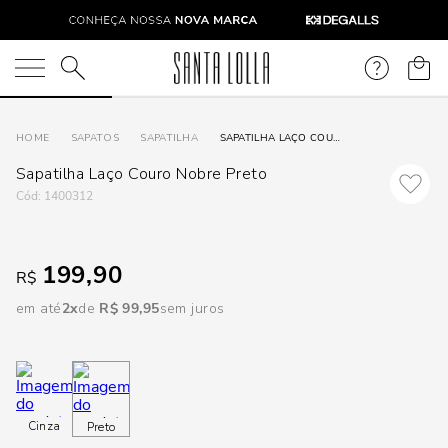
DISPON
EM
O que você está procurando?
e
SAPATOS
SAPATILHA
SAPATILHA LAÇO COURO NOBRE PRETO
Sapatilha Laço Couro Nobre Preto
e
:
1400312
p
199,90
R$
Selecione
em até
2
R$
99
,
95
sem juros
seu
estado:
O
Cinza
Preto
Usar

### WORK INSTRUCTION
Above are the records; repeat them all exactly, without the pictures.

### RESPONSE FOR THIS EXERCISE
DISPON
EM
O que você está procurando?
e
SAPATOS
SAPATILHA
SAPATILHA LAÇO COURO NOBRE PRETO
Sapatilha Laço Couro Nobre Preto
e
:
1400312
p
199,90
R$
Selecione
em até
2
R$
99
,
95
sem juros
seu
estado:
O
Cinza
Preto
Usar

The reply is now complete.